Worldwide over 600 million people depend directly or indirectly on fisheries and aquaculture for their livelihoods. Fish provide essential nutrition for over 4 billion people and at least 50 percent of animal protein and essential minerals to 400 million people in the poorest countries. In addition to the pressure exerted by human activities, such as over-fishing, habitat degradation and pollution, both fisheries and ecosystems are exposed to threats related to climate change. It is known that climate change is part of Earth's geological history, but that is not all. In the last 150 years we have been observing a rapid warming of the atmosphere, intensified in the last decades and attributed to the increase in the emissions of greenhouse gases, mainly carbon dioxide from human activities.
Climate variability and change are already affecting aquatic systems physical, chemical, and biological processes. On the coastal zones for instance it is observed increasing levels of the sea. Climate change can also lead to a number of other impacts, such as intensification of storms, changes in freshwater precipitation and freshwater inputs, increased saltwater intrusion into the soils and coastal aquifers, ocean acidification, and profound changes in the force, direction and behavior of marine currents. Such alterations are expected to be already affecting fish life cycles, habitats, species compositions, distributions, and abundance, which can impact fisheries management, livelihoods, food security and sustainable development.
The potential effects of climate change on fisheries can be divided between those that will affect the fishing activity itself and those that will affect the biological and ecological dynamics of the fishery resources. In the first group, sea level rise and the increase in the frequency and intensity of the storms are highlighted, mainly for the artisanal fishery, because the climatic conditions are a limiting factor of the fishing activity. In the case of fishery resources, the main expected biological effects refer to changes in breeding or migration periods of the species; increased occurrence of diseases; changes in latitudinal and depth distribution patterns of species; changes in population size and community composition; and changes in inter- and intraspecific relations, such as competition and predation.

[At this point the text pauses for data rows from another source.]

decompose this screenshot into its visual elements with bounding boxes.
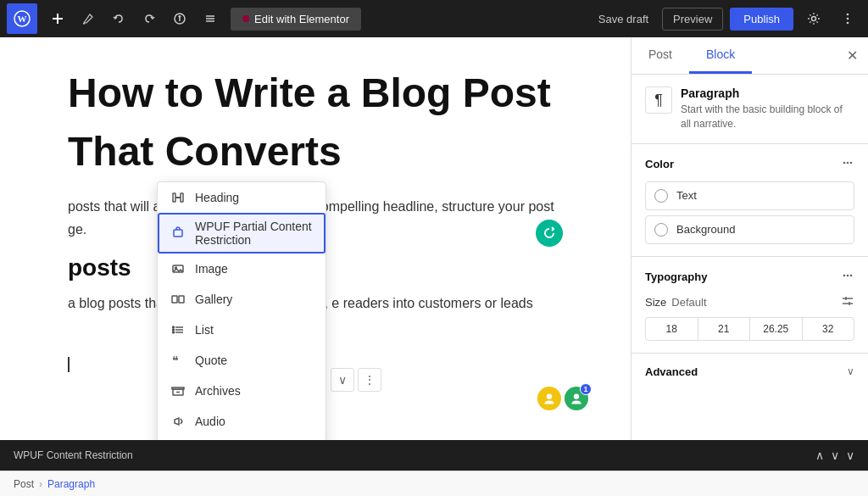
audio-icon xyxy=(170,413,186,430)
block-menu-item-gallery[interactable]: Gallery xyxy=(158,284,326,315)
undo-button[interactable] xyxy=(105,5,132,32)
svg-rect-13 xyxy=(181,193,183,202)
chevron-down-icon: ∨ xyxy=(847,365,854,377)
color-options: Text Background xyxy=(645,181,854,244)
nav-down-button[interactable]: ∨ xyxy=(831,449,839,462)
list-view-button[interactable] xyxy=(197,5,224,32)
move-down-button[interactable]: ∨ xyxy=(331,368,354,392)
main-layout: How to Write a Blog Post That Converts H… xyxy=(0,37,868,440)
color-option-background[interactable]: Background xyxy=(645,215,854,244)
block-menu-item-buttons[interactable]: Buttons xyxy=(158,437,326,440)
svg-point-24 xyxy=(173,329,175,331)
elementor-dot xyxy=(242,15,249,22)
paragraph-block-icon: ¶ xyxy=(645,86,672,114)
brush-button[interactable] xyxy=(75,5,102,32)
image-icon xyxy=(170,260,186,277)
svg-line-29 xyxy=(181,419,182,421)
breadcrumb-bar: Post › Paragraph xyxy=(0,471,868,496)
size-btn-2625[interactable]: 26.25 xyxy=(750,318,803,340)
nav-up-button[interactable]: ∧ xyxy=(815,449,824,462)
block-menu-item-audio[interactable]: Audio xyxy=(158,406,326,437)
tab-post[interactable]: Post xyxy=(632,37,689,74)
size-btn-21[interactable]: 21 xyxy=(698,318,751,340)
advanced-header[interactable]: Advanced ∨ xyxy=(645,365,854,378)
svg-rect-19 xyxy=(179,296,184,303)
svg-rect-15 xyxy=(174,230,182,237)
block-menu-item-wpuf[interactable]: WPUF Partial Content Restriction xyxy=(158,213,326,254)
heading-icon xyxy=(170,189,186,206)
color-text-label: Text xyxy=(676,189,697,202)
breadcrumb-paragraph[interactable]: Paragraph xyxy=(47,478,95,490)
editor-area[interactable]: How to Write a Blog Post That Converts H… xyxy=(0,37,631,440)
svg-point-39 xyxy=(847,274,849,276)
color-option-text[interactable]: Text xyxy=(645,181,854,210)
block-menu-item-quote[interactable]: ❝ Quote xyxy=(158,345,326,376)
redo-button[interactable] xyxy=(136,5,163,32)
size-buttons-group: 18 21 26.25 32 xyxy=(645,317,854,341)
block-name: Paragraph xyxy=(681,86,854,100)
svg-point-36 xyxy=(847,161,849,164)
green-refresh-icon[interactable] xyxy=(536,220,563,247)
svg-point-23 xyxy=(173,326,175,328)
advanced-section: Advanced ∨ xyxy=(632,354,868,390)
preview-button[interactable]: Preview xyxy=(662,8,723,31)
svg-rect-12 xyxy=(173,193,175,202)
collaborator-avatars: 1 xyxy=(537,387,588,410)
bottom-bar-right: ∧ ∨ ∨ xyxy=(815,449,854,462)
wp-logo[interactable]: W xyxy=(7,3,37,34)
audio-label: Audio xyxy=(195,415,225,428)
block-menu-item-archives[interactable]: Archives xyxy=(158,376,326,406)
block-inline-controls: ∨ ⋮ xyxy=(331,368,381,392)
svg-point-8 xyxy=(812,17,816,21)
info-button[interactable] xyxy=(166,5,193,32)
post-title-line2: That Converts xyxy=(68,130,563,175)
color-more-button[interactable] xyxy=(841,156,854,173)
svg-point-25 xyxy=(173,332,175,333)
tab-block[interactable]: Block xyxy=(689,37,752,74)
color-section-header: Color xyxy=(645,156,854,173)
notification-badge: 1 xyxy=(580,383,592,395)
svg-rect-14 xyxy=(175,197,181,198)
block-menu-item-heading[interactable]: Heading xyxy=(158,182,326,213)
typography-size-row: Size Default xyxy=(645,294,854,310)
block-options-button[interactable]: ⋮ xyxy=(358,368,381,392)
svg-point-11 xyxy=(847,22,849,25)
block-info: ¶ Paragraph Start with the basic buildin… xyxy=(632,75,868,144)
avatar-user-1 xyxy=(537,387,561,410)
save-draft-button[interactable]: Save draft xyxy=(592,8,655,31)
toolbar-right: Save draft Preview Publish xyxy=(592,5,861,32)
quote-icon: ❝ xyxy=(170,352,186,369)
color-section-title: Color xyxy=(645,158,674,170)
image-label: Image xyxy=(195,262,228,276)
svg-text:W: W xyxy=(18,14,27,24)
sidebar-close-button[interactable]: ✕ xyxy=(847,47,858,64)
typography-more-button[interactable] xyxy=(841,269,854,286)
size-settings-button[interactable] xyxy=(841,294,854,310)
block-info-text: Paragraph Start with the basic building … xyxy=(681,86,854,131)
svg-point-4 xyxy=(179,16,181,18)
publish-button[interactable]: Publish xyxy=(730,8,793,31)
block-menu-item-list[interactable]: List xyxy=(158,315,326,345)
svg-point-9 xyxy=(847,14,849,16)
edit-with-elementor-button[interactable]: Edit with Elementor xyxy=(231,8,361,31)
size-btn-32[interactable]: 32 xyxy=(803,318,854,340)
svg-point-40 xyxy=(850,274,853,276)
nav-more-button[interactable]: ∨ xyxy=(846,449,854,462)
color-radio-text xyxy=(654,189,668,203)
size-btn-18[interactable]: 18 xyxy=(646,318,698,340)
block-menu-item-image[interactable]: Image xyxy=(158,254,326,284)
svg-point-37 xyxy=(850,161,853,164)
block-desc: Start with the basic building block of a… xyxy=(681,103,854,131)
archives-icon xyxy=(170,382,186,399)
text-cursor xyxy=(68,357,70,372)
typography-section: Typography Size Default 18 21 26.25 32 xyxy=(632,257,868,354)
breadcrumb-post[interactable]: Post xyxy=(14,478,34,490)
color-background-label: Background xyxy=(676,223,735,236)
archives-label: Archives xyxy=(195,384,241,398)
color-section: Color Text Background xyxy=(632,144,868,257)
wpuf-label: WPUF Partial Content Restriction xyxy=(195,220,314,247)
settings-button[interactable] xyxy=(800,5,827,32)
more-options-button[interactable] xyxy=(834,5,861,32)
add-block-button[interactable] xyxy=(44,5,71,32)
top-toolbar: W Edit with Elementor Save draft Preview… xyxy=(0,0,868,37)
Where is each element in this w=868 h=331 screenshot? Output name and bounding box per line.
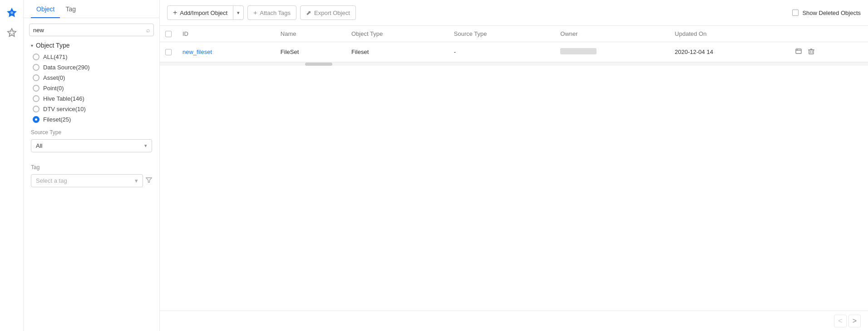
table-navigation: < >	[160, 311, 868, 331]
export-object-label: Export Object	[314, 10, 350, 16]
radio-hivetable[interactable]: Hive Table(146)	[33, 95, 152, 102]
radio-fileset[interactable]: Fileset(25)	[33, 116, 152, 123]
scrollbar-thumb[interactable]	[305, 63, 332, 66]
row-checkbox[interactable]	[165, 49, 172, 55]
svg-marker-4	[146, 178, 152, 182]
radio-circle-asset	[33, 74, 39, 81]
svg-rect-8	[809, 50, 814, 54]
row-actions	[794, 47, 863, 57]
col-header-name: Name	[275, 26, 346, 42]
radio-asset[interactable]: Asset(0)	[33, 74, 152, 81]
sidebar-tabs: Object Tag	[24, 0, 159, 18]
tag-placeholder: Select a tag	[36, 177, 67, 184]
radio-circle-hivetable	[33, 95, 39, 102]
export-object-button[interactable]: ⬈ Export Object	[300, 5, 356, 20]
attach-tags-button[interactable]: + Attach Tags	[247, 5, 296, 20]
cell-name: FileSet	[275, 42, 346, 62]
attach-tags-icon: +	[253, 9, 257, 16]
object-type-label: Object Type	[36, 42, 69, 49]
cell-id: new_fileset	[177, 42, 275, 62]
nav-icon-star-outline[interactable]	[4, 24, 20, 41]
chevron-down-icon: ▾	[144, 143, 147, 149]
source-type-label: Source Type	[31, 129, 152, 136]
toolbar: + Add/Import Object ▾ + Attach Tags ⬈ Ex…	[160, 0, 868, 26]
tag-chevron-icon: ▾	[135, 177, 138, 184]
radio-dtv[interactable]: DTV service(10)	[33, 106, 152, 112]
radio-all[interactable]: ALL(471)	[33, 54, 152, 60]
sidebar: Object Tag ⌕ ▾ Object Type ALL(471) Data…	[24, 0, 160, 331]
search-input[interactable]	[33, 27, 143, 34]
radio-circle-point	[33, 85, 39, 92]
cell-source-type: -	[449, 42, 555, 62]
object-type-header[interactable]: ▾ Object Type	[31, 42, 152, 49]
radio-datasource[interactable]: Data Source(290)	[33, 64, 152, 71]
main-content: + Add/Import Object ▾ + Attach Tags ⬈ Ex…	[160, 0, 868, 331]
object-type-filter: ▾ Object Type ALL(471) Data Source(290) …	[24, 42, 159, 158]
view-action-button[interactable]	[794, 47, 803, 57]
add-import-button[interactable]: + Add/Import Object ▾	[167, 5, 244, 20]
filter-funnel-icon[interactable]	[146, 177, 152, 185]
row-checkbox-cell	[160, 42, 177, 62]
prev-page-button[interactable]: <	[834, 315, 846, 327]
source-type-value: All	[36, 142, 42, 149]
svg-point-1	[10, 11, 13, 14]
header-checkbox-cell	[160, 26, 177, 42]
col-header-source-type: Source Type	[449, 26, 555, 42]
cell-actions	[789, 42, 868, 62]
add-import-dropdown-arrow[interactable]: ▾	[233, 6, 243, 19]
col-header-owner: Owner	[555, 26, 669, 42]
next-page-button[interactable]: >	[848, 315, 861, 327]
owner-placeholder	[560, 48, 597, 54]
id-link[interactable]: new_fileset	[182, 49, 212, 55]
nav-icons-panel	[0, 0, 24, 331]
search-bar: ⌕	[29, 24, 154, 36]
radio-circle-all	[33, 54, 39, 60]
search-icon: ⌕	[146, 26, 150, 34]
nav-icon-star-filled[interactable]	[4, 5, 20, 21]
tag-label: Tag	[31, 164, 152, 170]
table-header-row: ID Name Object Type Source Type Owner Up…	[160, 26, 868, 42]
svg-point-3	[10, 31, 13, 34]
cell-owner	[555, 42, 669, 62]
show-deleted-label: Show Deleted Objects	[802, 10, 861, 16]
attach-tags-label: Attach Tags	[260, 10, 291, 16]
add-import-main[interactable]: + Add/Import Object	[168, 6, 233, 19]
tag-section: Tag Select a tag ▾	[24, 158, 159, 193]
dropdown-chevron-icon: ▾	[237, 10, 240, 16]
add-import-label: Add/Import Object	[180, 10, 227, 16]
tab-object[interactable]: Object	[31, 0, 60, 18]
col-header-actions	[789, 26, 868, 42]
radio-circle-dtv	[33, 106, 39, 112]
tag-select-dropdown[interactable]: Select a tag ▾	[31, 174, 143, 187]
header-checkbox[interactable]	[165, 31, 172, 37]
plus-icon: +	[173, 9, 177, 17]
col-header-updated-on: Updated On	[669, 26, 789, 42]
col-header-object-type: Object Type	[346, 26, 449, 42]
show-deleted-checkbox[interactable]	[792, 10, 799, 16]
col-header-id: ID	[177, 26, 275, 42]
tab-tag[interactable]: Tag	[60, 0, 81, 18]
table-row: new_fileset FileSet Fileset - 2020-12-04…	[160, 42, 868, 62]
radio-circle-datasource	[33, 64, 39, 71]
object-type-radio-group: ALL(471) Data Source(290) Asset(0) Point…	[31, 54, 152, 123]
cell-object-type: Fileset	[346, 42, 449, 62]
svg-rect-5	[796, 49, 801, 54]
show-deleted-section: Show Deleted Objects	[792, 10, 861, 16]
cell-updated-on: 2020-12-04 14	[669, 42, 789, 62]
tag-select-row: Select a tag ▾	[31, 174, 152, 187]
radio-point[interactable]: Point(0)	[33, 85, 152, 92]
delete-action-button[interactable]	[807, 47, 816, 57]
export-icon: ⬈	[306, 9, 311, 16]
source-type-dropdown[interactable]: All ▾	[31, 139, 152, 152]
horizontal-scrollbar[interactable]	[160, 62, 868, 66]
table-container: ID Name Object Type Source Type Owner Up…	[160, 26, 868, 311]
objects-table: ID Name Object Type Source Type Owner Up…	[160, 26, 868, 62]
radio-circle-fileset	[33, 116, 39, 123]
collapse-icon: ▾	[31, 43, 33, 48]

Brazilian fishermen already notice these changes. A study published in 2016 reports that in several Brazilian states (AL, SE, BA, CE, PI, RN, PA and AM) fishermen have observed increased tidal and river levels and the drying up of rivers, lagoons and reservoirs. Changing water regimes is detrimental to species cycles and causes failures in the species food chain and fish production. In the states of Piauí and Sergipe, the migration of marine species to the rivers has been identified. At the same time, the mortality of river fish is observed due to the increase in the quantity of salt water in the estuary. There has been a recurrent complaint that the winds have changed their incidence and intensity, and that more extreme events are now common. There is a higher number of registries of accidents with vessels, mainly in Ceará, Pernambuco, Pará, Espírito Santo, and Rio Grande do Norte, due to sudden changes of the winds and storms.
The expected effects of climate change on fishing will be greater than in other periods of geological history that we took part, because for the first time we will have given a hand to make it worse. The sum of these effects endangers the survival of millions of people especially in developing countries. Fisheries management should consider the potential effects of climate change because regular measures alone may not protect species and environments that are rapidly changing.